> Aim of the task:
Everything in the data gets repeated exactly, except for the pictures.

Start of Records provided

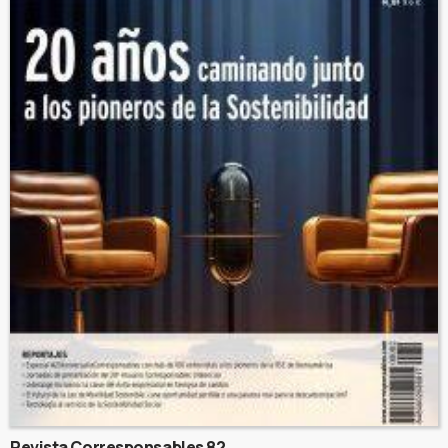
Revista Corresponsables 82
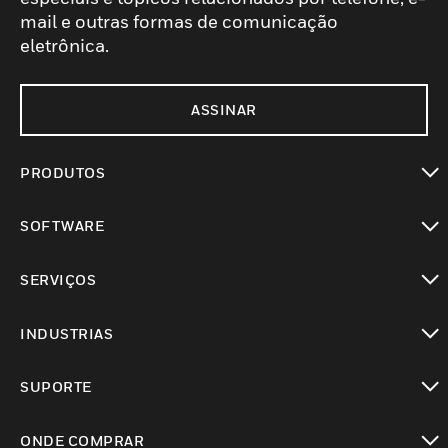
mail e outras formas de comunicação
eletrônica.
ASSINAR
PRODUTOS
toggle view
SOFTWARE
toggle view
SERVIÇOS
toggle view
INDUSTRIAS
toggle view
SUPORTE
toggle view
ONDE COMPRAR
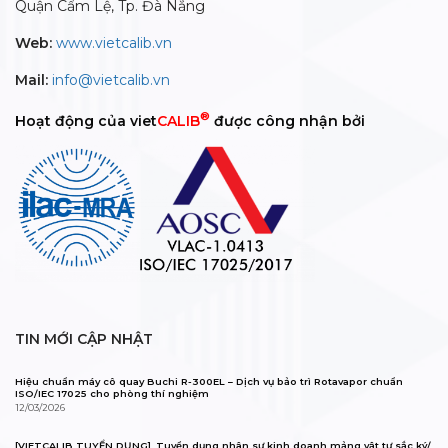
Quận Cẩm Lệ, Tp. Đà Nẵng
Web:
www.vietcalib.vn
Mail:
info@vietcalib.vn
®
Hoạt động của viet
CALIB
được công nhận bởi
TIN MỚI CẬP NHẬT
Hiệu chuẩn máy cô quay Buchi R-300EL – Dịch vụ bảo trì Rotavapor chuẩn
ISO/IEC 17025 cho phòng thí nghiệm
12/03/2026
[VIETCALIB TUYỂN DỤNG]_Tuyển dụng nhân sự kinh doanh mảng vật tư sắc ký/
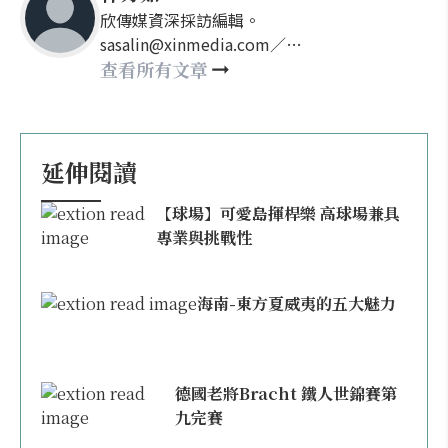
欣傳媒資深採訪編輯。
sasalin@xinmedia.com／
happy21917@gmail.com
查看所有文章
延伸閱讀
【球場】可愛島揮桿樂 高球場兼具
專業與挑戰性
海南-東方夏威夷的五大魅力
德國老將Bracht 鐵人世錦賽第
九完賽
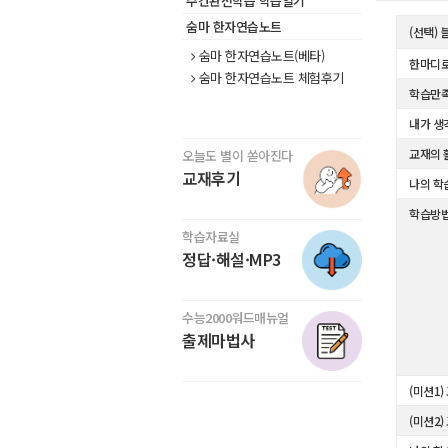
주간완전학습 학습일기
숨마 한자연습노트
(선택)
숨마 한자연습노트(베타)
한마디로
숨마 한자연습노트 체험후기
학습만
내가 생
교재의 
오늘도 별이 쏟아진다
교재후기
나의 학
학습방
학습자료실
정답·해설·MP3
수능2000워드매뉴얼
출제마법사
(미션1)
(미션2)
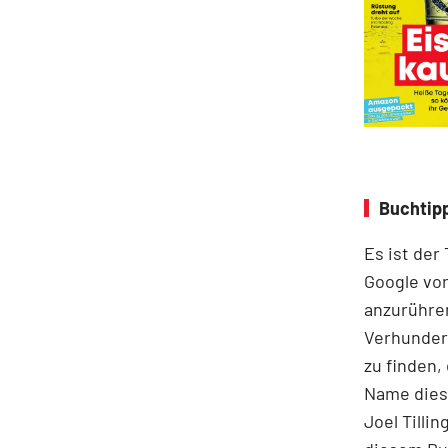
Buchtipp
Es ist der
Google vor
anzurühre
Verhunder
zu finden,
Name diese
Joel Tilli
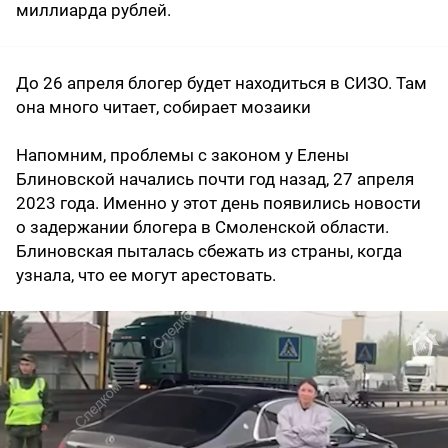
миллиарда рублей.
До 26 апреля блогер будет находиться в СИЗО. Там
она много читает, собирает мозаики
Напомним, проблемы с законом у Елены
Блиновской начались почти год назад, 27 апреля
2023 года. Именно у этот день появились новости
о задержании блогера в Смоленской области.
Блиновская пыталась сбежать из страны, когда
узнала, что ее могут арестовать.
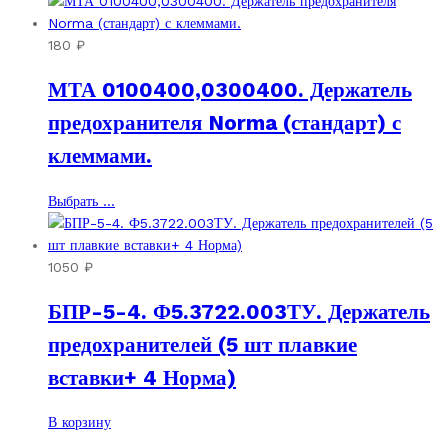
180
₽
МТА 0100400,0300400. Держатель
предохранителя Norma (стандарт) с
клеммами.
Этот
Выбрать ...
товар
имеет
несколько
1050
₽
вариаций.
БПР-5-4. Ф5.3722.003ТУ. Держатель
Опции
можно
предохранителей (5 шт плавкие
выбрать
вставки+ 4 Норма)
на
странице
товара.
В корзину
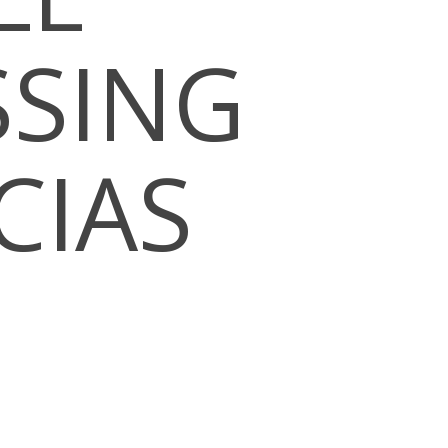
SSING
CIAS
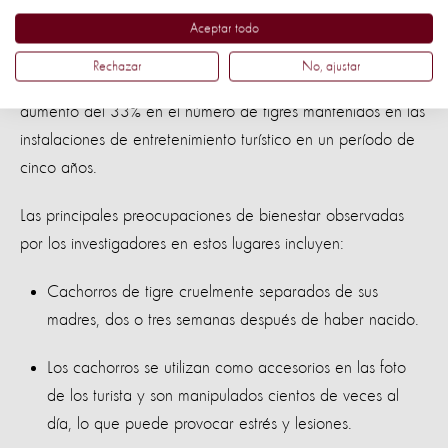
Vida Silvestre. No entretenimiento
Aceptar todo
Recientemente hemos publicado un estudio sobre los tigres
Rechazar
No, ajustar
utilizados para el entretenimiento en Tailandia. Se mostró un
aumento del 33% en el número de tigres mantenidos en las
instalaciones de entretenimiento turístico en un período de
cinco años.
Las principales preocupaciones de bienestar observadas
por los investigadores en estos lugares incluyen:
Cachorros de tigre cruelmente separados de sus
madres, dos o tres semanas después de haber nacido.
Los cachorros se utilizan como accesorios en las foto
de los turista y son manipulados cientos de veces al
día, lo que puede provocar estrés y lesiones.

End of Records provided

> Answer to the problem:
Revista Corresponsables 82
mail e outras formas de comunicação
eletrônica.
ASSINAR
PRODUTOS
toggle view
SOFTWARE
toggle view
SERVIÇOS
toggle view
INDUSTRIAS
toggle view
SUPORTE
toggle view
ONDE COMPRAR
Quận Cẩm Lệ, Tp. Đà Nẵng
Web:
www.vietcalib.vn
Mail:
info@vietcalib.vn
®
Hoạt động của viet
CALIB
được công nhận bởi
TIN MỚI CẬP NHẬT
Hiệu chuẩn máy cô quay Buchi R-300EL – Dịch vụ bảo trì Rotavapor chuẩn
ISO/IEC 17025 cho phòng thí nghiệm
12/03/2026
[VIETCALIB TUYỂN DỤNG]_Tuyển dụng nhân sự kinh doanh mảng vật tư sắc ký/
欣傳媒資深採訪編輯。
sasalin@xinmedia.com／
happy21917@gmail.com
查看所有文章
延伸閱讀
【球場】可愛島揮桿樂 高球場兼具
專業與挑戰性
海南-東方夏威夷的五大魅力
德國老將Bracht 鐵人世錦賽第
九完賽
주간완전학습 학습일기
숨마 한자연습노트
(선택)
숨마 한자연습노트(베타)
한마디로
숨마 한자연습노트 체험후기
학습만
내가 생
교재의 
오늘도 별이 쏟아진다
교재후기
나의 학
학습방
학습자료실
정답·해설·MP3
수능2000워드매뉴얼
출제마법사
(미션1)
(미션2)
Buchtipp
Es ist der
Google vor
anzurühre
Verhunder
zu finden,
Name diese
Joel Tilli
миллиарда рублей.
До 26 апреля блогер будет находиться в СИЗО. Там
она много читает, собирает мозаики
Напомним, проблемы с законом у Елены
Блиновской начались почти год назад, 27 апреля
2023 года. Именно у этот день появились новости
о задержании блогера в Смоленской области.
Блиновская пыталась сбежать из страны, когда
узнала, что ее могут арестовать.
180
₽
МТА 0100400,0300400. Держатель
предохранителя Norma (стандарт) с
клеммами.
Этот
Выбрать ...
товар
имеет
несколько
1050
₽
вариаций.
БПР-5-4. Ф5.3722.003ТУ. Держатель
Опции
можно
предохранителей (5 шт плавкие
выбрать
вставки+ 4 Норма)
на
странице
товара.
В корзину
SSING
CIAS
Vida Silvestre. No entretenimiento
Aceptar todo
Recientemente hemos publicado un estudio sobre los tigres
Rechazar
No, ajustar
utilizados para el entretenimiento en Tailandia. Se mostró un
aumento del 33% en el número de tigres mantenidos en las
instalaciones de entretenimiento turístico en un período de
cinco años.
Las principales preocupaciones de bienestar observadas
por los investigadores en estos lugares incluyen:
Cachorros de tigre cruelmente separados de sus
madres, dos o tres semanas después de haber nacido.
Los cachorros se utilizan como accesorios en las foto
de los turista y son manipulados cientos de veces al
día, lo que puede provocar estrés y lesiones.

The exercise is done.